Personal opinions and a constitution

The Associated Press today is carrying a fascinating story about Gov. Tim Pawlenty’s latest trip to Iowa, during which he explained his view of the role of judges in the same-sex marriage debate.


Granted, Pawlenty repeated many of the same stump-style phrases we’ve heard before. But he said it in Iowa, where the Supreme Court last year ruled a definition of marriage as between one man and one woman was unconstitutional. And he said it on a day when a San Francisco federal court judge said same-sex marriages could resume in California in about a week.

“I think the law should support that, and to the extent you have judges inserting their personal views to change that, I don’t like it,” Pawlenty said of traditional marriage.
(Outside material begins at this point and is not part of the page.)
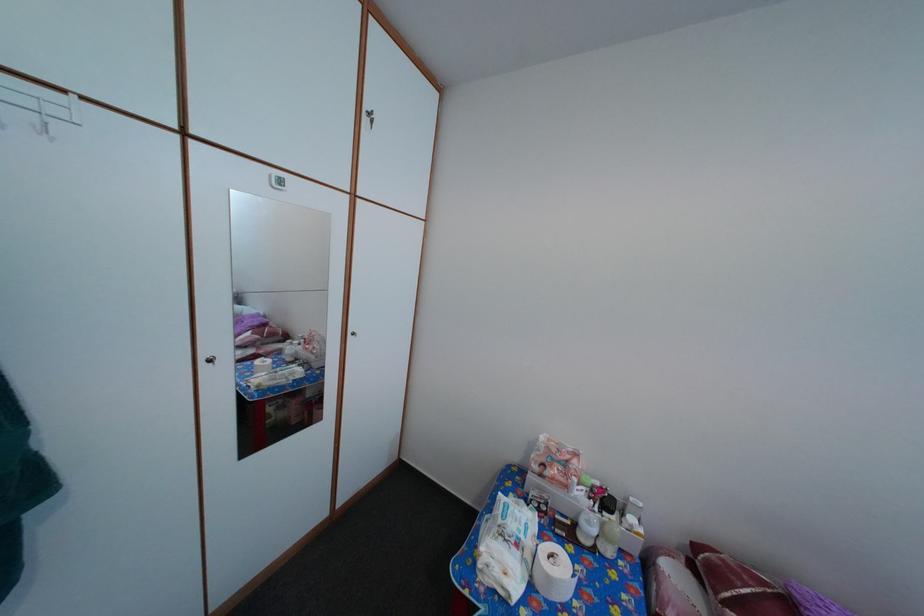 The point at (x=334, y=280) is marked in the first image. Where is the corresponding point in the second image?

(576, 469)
Pawlenty’s comments, however, reduce legal rulings in Iowa and San Francisco to mere personal opinions, when, in fact, both cited case law in building the foundation for their ruling.

There may well be case law that Pawlenty has in mind to counter the the rulings, but he doesn’t provide it. He provides his opinion that marriage should be between a man and a woman.

In Iowa’s Supreme Court ruling, the justices seemed to anticipate Pawlenty’s — and others’, of course — reaction, reminding them that people wrote the constitution of the state with the idea that judges would uphold it, rather than bending to popular opinion:

When individuals invoke the Iowa Constitution’s guarantees of freedom and equality, courts are bound to interpret those guarantees. In carrying out this fundamental and vital role, “we must never forget that it is a constitution we are expounding.” M’Culloch v. Maryland, 17 U.S. (4 Wheat.) 316, 407, 4 L. Ed. 579, 602 (1819). It speaks with principle, as we, in turn, must also. See State v. Wheeler, 34 P.3d 799, 807 (Wash. 2001) (Sanders,

J., dissenting).

Finally, it should be recognized that the constitution belongs to the people, not the government or even the judicial branch of government. See Iowa Const. art. I, § 2 (“All political power is inherent in the people. Government is instituted for the protection, security, and benefit of the people, and they have the right, at all times, to alter or reform the same, whenever the public good may require it.”). While the constitution is the supreme law and cannot be altered by the enactment of an ordinary statute, the power of the constitution flows from the people, and the people of Iowa retain the ultimate power to shape it over time. See Iowa Const. art. X (“Amendments to the Constitution”).

The same is true in the California case. The judge there provided 81 citations of law that he said prove — under the Constitution — that people of the same sex have access to civil marriage. He also anticipated the reaction

“An initiative measure adopted by the voters deserves great respect. The considered views and opinions of even the most highly qualified scholars and experts seldom outweigh the determinations of the voters. When challenged, however, the voters’ determinations must find at least some support in evidence. This is especially so when those determinations enact into law classifications of persons. Conjecture, speculation and fears are not enough. Still less will the moral disapprobation of a group or class of citizens suffice, no matter how large the majority that shares that view. The evidence demonstrated beyond serious reckoning that Proposition 8 finds support only in such disapproval. As such, Proposition 8 is beyond the constitutional reach of the voters or their representatives.”

So what are the justices saying? That when it comes to interpreting a constitution, your personal opinions don’t matter, either.

It’s also important to note that in both cases, the judges are ruling, not on a moral question, nor even on a traditional question, but on a constitutional question that demands that those who disagree provide constitutional reasons in response.

There are two possible solutions for those who disagree with the rulings. One is to change the constitution. The other is to change the judges and hope they read the constitution differently.

In Iowa, Pawlenty is supporting the latter. A movement there is seeking to replace the three justices who ruled — unanimously — in the Iowa case.

If you’ve never quite understood why Minnesota did not allow judges running for election to give their views on issues, this is why.